Pourquoi mourir deux fois ? Telle est la question. Le suicide n’est qu’une étape qui ne permet pas l’aboutissement. Mais la seconde mort atteint l’essentiel. Non, cette problématique n’est pas formelle. Elle n’est pas non plus un simple essai littéraire pour une nouvelle philosophie. Nous parlons bien de la vie et de la notion de sacrifice. Les exemples de Stavroguine et de Kaliayev ne sont pas des cas extrêmes comme ceux de Dom Juan et de Kirilov. Mais ils proviennent de la réalité. Voilà ce qu’il ne faut pas oublier dans cette analyse.

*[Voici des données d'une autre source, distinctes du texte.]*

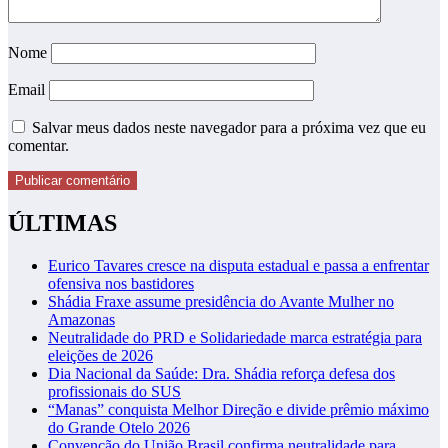
Nome
Email
Salvar meus dados neste navegador para a próxima vez que eu
comentar.
ÚLTIMAS
Eurico Tavares cresce na disputa estadual e passa a enfrentar
ofensiva nos bastidores
Shádia Fraxe assume presidência do Avante Mulher no
Amazonas
Neutralidade do PRD e Solidariedade marca estratégia para
eleições de 2026
Dia Nacional da Saúde: Dra. Shádia reforça defesa dos
profissionais do SUS
“Manas” conquista Melhor Direção e divide prêmio máximo
do Grande Otelo 2026
Convenção do União Brasil confirma neutralidade para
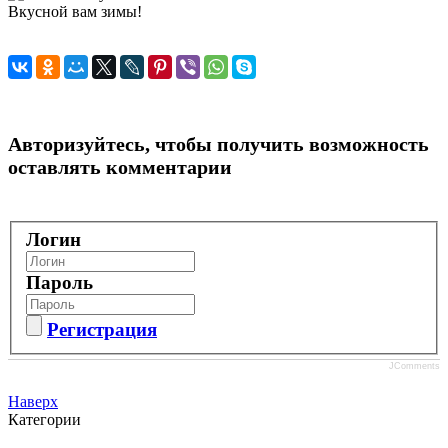
Вкусной вам зимы!
Авторизуйтесь, чтобы получить возможность
оставлять комментарии
Логин
Пароль
Регистрация
JComments
Наверх
Категории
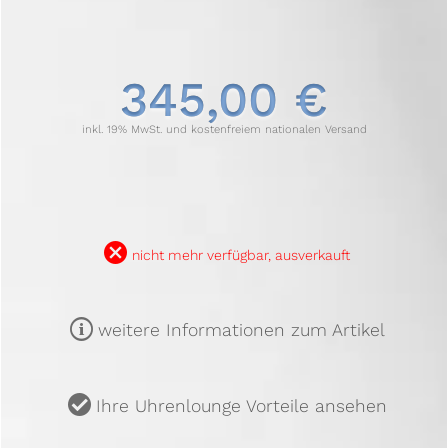
345,00 €
inkl. 19% MwSt. und kostenfreiem nationalen Versand
B
nicht mehr verfügbar, ausverkauft
m
weitere Informationen zum Artikel
u
Ihre Uhrenlounge Vorteile ansehen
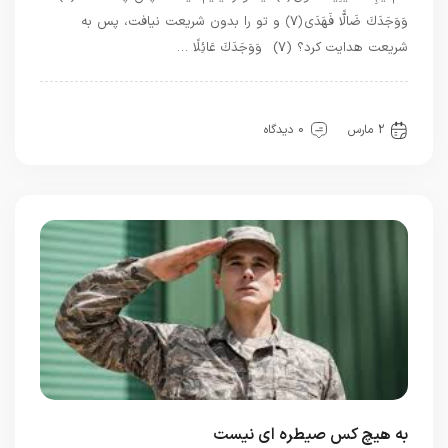
وَوَجَدَكَ ضَالًّا فَهَدَى ﴿۷﴾ و تو را بدون شریعت نیافت، پس به
شریعت هدایت کرد؟ (۷) وَوَجَدَكَ عَائِلًا …
بهترین ها
سیره خدا
قرآن
معرفت
2 مارس
0 دیدگاه
به هیچ کس صیطره ای نیست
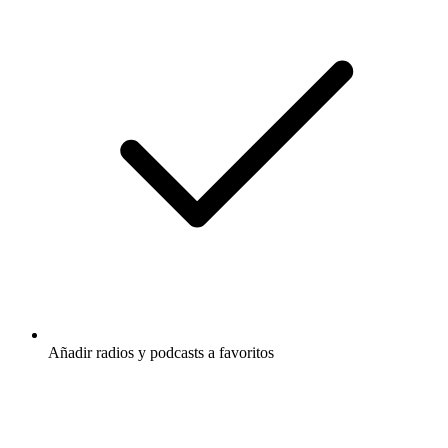
Añadir radios y podcasts a favoritos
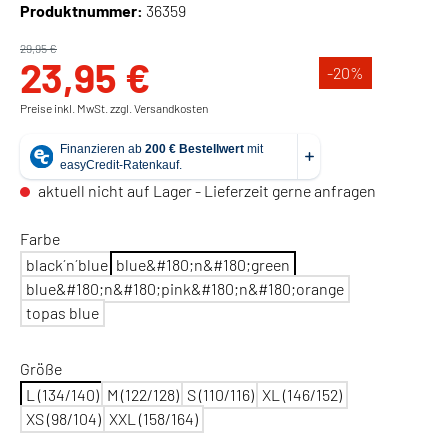
Produktnummer:
36359
29,95 €
23,95 €
-20
%
Preise inkl. MwSt. zzgl. Versandkosten
aktuell nicht auf Lager - Lieferzeit gerne anfragen
Farbe
black´n´blue
blue&#180;n&#180;green
blue&#180;n&#180;pink&#180;n&#180;orange
topas blue
Größe
L (134/140)
M (122/128)
S (110/116)
XL (146/152)
XS (98/104)
XXL (158/164)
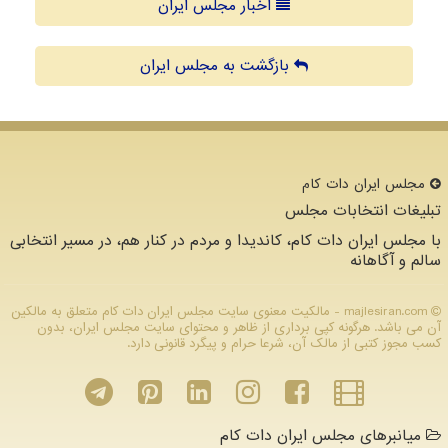
اخبار مجلس ایران
بازگشت به مجلس ایران
مجلس ایران دات كام
تبلیغات انتخابات مجلس
با مجلس ایران دات کام، کاندیدا و مردم در کنار هم، در مسیر انتخابی
سالم و آگاهانه
majlesiran.com - مالکیت معنوی سایت مجلس ایران دات كام متعلق به مالکین
آن می باشد. هرگونه کپی برداری از ظاهر و محتوای سایت مجلس ایران، بدون
کسب مجوز کتبی از مالک آن، شرعا حرام و پیگرد قانونی دارد.
میانبرهای مجلس ایران دات کام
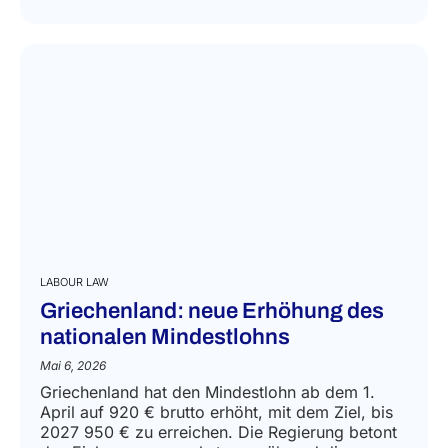
LABOUR LAW
Griechenland: neue Erhöhung des
nationalen Mindestlohns
Mai 6, 2026
Griechenland hat den Mindestlohn ab dem 1.
April auf 920 € brutto erhöht, mit dem Ziel, bis
2027 950 € zu erreichen. Die Regierung betont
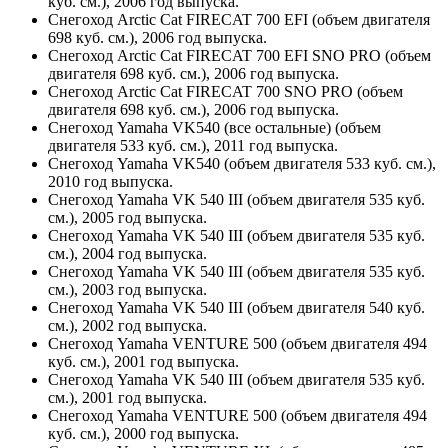
куб. см.), 2006 год выпуска.
Снегоход Arctic Cat FIRECAT 700 EFI (объем двигателя
698 куб. см.), 2006 год выпуска.
Снегоход Arctic Cat FIRECAT 700 EFI SNO PRO (объем
двигателя 698 куб. см.), 2006 год выпуска.
Снегоход Arctic Cat FIRECAT 700 SNO PRO (объем
двигателя 698 куб. см.), 2006 год выпуска.
Снегоход Yamaha VK540 (все остальные) (объем
двигателя 533 куб. см.), 2011 год выпуска.
Снегоход Yamaha VK540 (объем двигателя 533 куб. см.),
2010 год выпуска.
Снегоход Yamaha VK 540 III (объем двигателя 535 куб.
см.), 2005 год выпуска.
Снегоход Yamaha VK 540 III (объем двигателя 535 куб.
см.), 2004 год выпуска.
Снегоход Yamaha VK 540 III (объем двигателя 535 куб.
см.), 2003 год выпуска.
Снегоход Yamaha VK 540 III (объем двигателя 540 куб.
см.), 2002 год выпуска.
Снегоход Yamaha VENTURE 500 (объем двигателя 494
куб. см.), 2001 год выпуска.
Снегоход Yamaha VK 540 III (объем двигателя 535 куб.
см.), 2001 год выпуска.
Снегоход Yamaha VENTURE 500 (объем двигателя 494
куб. см.), 2000 год выпуска.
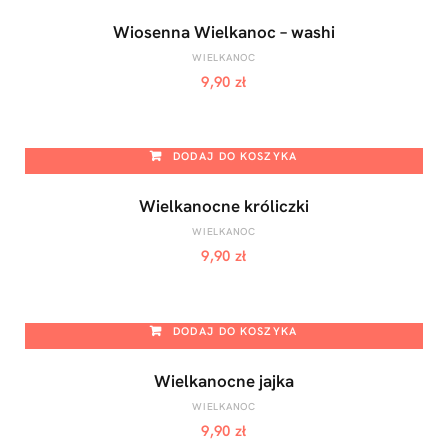
Wiosenna Wielkanoc – washi
WIELKANOC
9,90
zł
DODAJ DO KOSZYKA
Wielkanocne króliczki
WIELKANOC
9,90
zł
DODAJ DO KOSZYKA
Wielkanocne jajka
WIELKANOC
9,90
zł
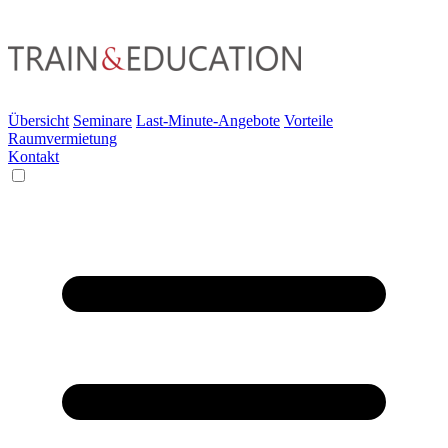
Übersicht
Seminare
Last-Minute-Angebote
Vorteile
Raumvermietung
Kontakt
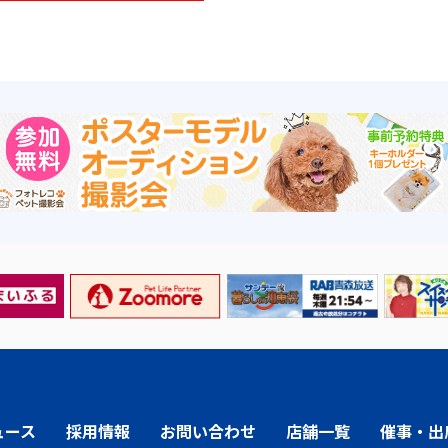
ュース
採用情報
お問い合わせ
店舗一覧
催事・出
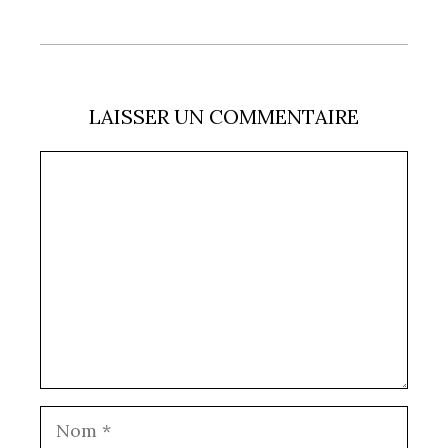
LAISSER UN COMMENTAIRE
Commentaire
Nom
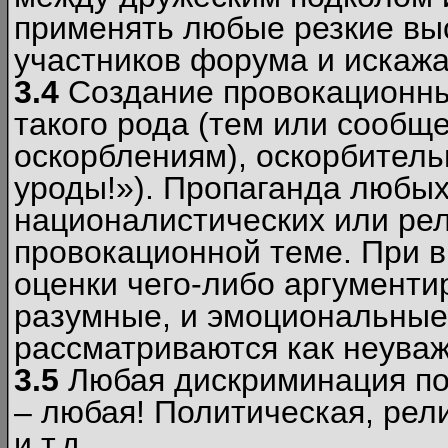
применять любые резкие вы
участников форума и искажа
3.4
Создание провокационны
такого рода (тем или сообщ
оскорблениям), оскорбитель
уроды!»). Пропаганда любых
националистических или рел
провокационной теме. При в
оценки чего-либо аргументи
разумные, и эмоциональные 
рассматриваются как неува
3.5
Любая дискриминация по
– любая! Политическая, рел
и т.д.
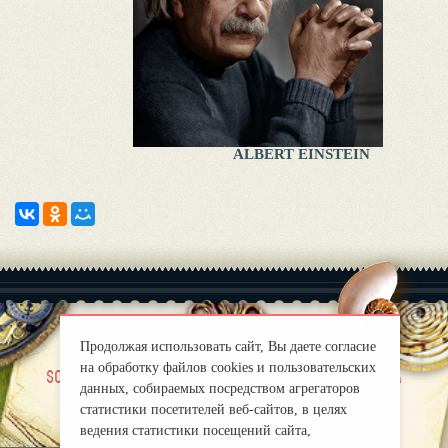
ALBERT EINSTEIN
Продолжая использовать сайт, Вы даете согласие
на обработку файлов cookies и пользовательских
|
sobre nosotros
Правила
данных, собираемых посредством агрегаторов
mirprognoz@mail.ru
статистики посетителей веб-сайтов, в целях
ведения статистики посещений сайта,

Nous pensons comprendre aisément la notion de résistance mais qu’en est-il de celle de sacrifices ? Pouvons-nous la concevoir en relation avec le suicide ? Ou cette dernière idée nous choque-t-elle ? Prenons l’exemple de Socrate pour éviter celui de Jésus. Devons-nous considérer que Socrate s’est suicidé ou s’est sacrifié ? Car nous ne devons pas oublier que ses disciples lui avaient indiqué qu’ils pouvaient le faire évader. De plus, Socrate a effectué une double apologie. Comme la première pouvait être interprétée diplomatiquement par les tenants des accusations de la rhétorique, Socrate a forcé le trait de la seconde pourrait être finalement condamné à mort. Cette mort est-elle vraiment différente d’un suicide ? Est-ce la condamnation qui fait la différence où celle-ci n’est-elle qu’un moyen pour faire passer le message ? Pour un homme qui n’a jamais rien écrit, était-ce un moyen de coder la mémoire des hommes. Ce moyen, semble-t-il monstrueux, est-il nécessaire ? N’est-ce pas un stigmate qui condamne la société locale pour n’aborder que l’Humanité dans son ensemble. N’est-ce pas une manière de mourir deux fois ? Et celle-ci n’est-elle pas nécessaire en tant que changement de phase pour montrer l’importance de l’œuvre et non de la personne. Car Socrate, tel que nous le connaissons désormais, l’aurait-il été, s’il n’était pas mort ainsi. Cette mort étrange au-delà de la mort naturelle, dans le sens où elle est voulue, alors que cela ne semble pas nécessaire, n’est-elle pas le signe du sacrifice qui s’inscrit dans un acte double ? Mourir deux fois pour faire vivre l’œuvre, telle est la raison.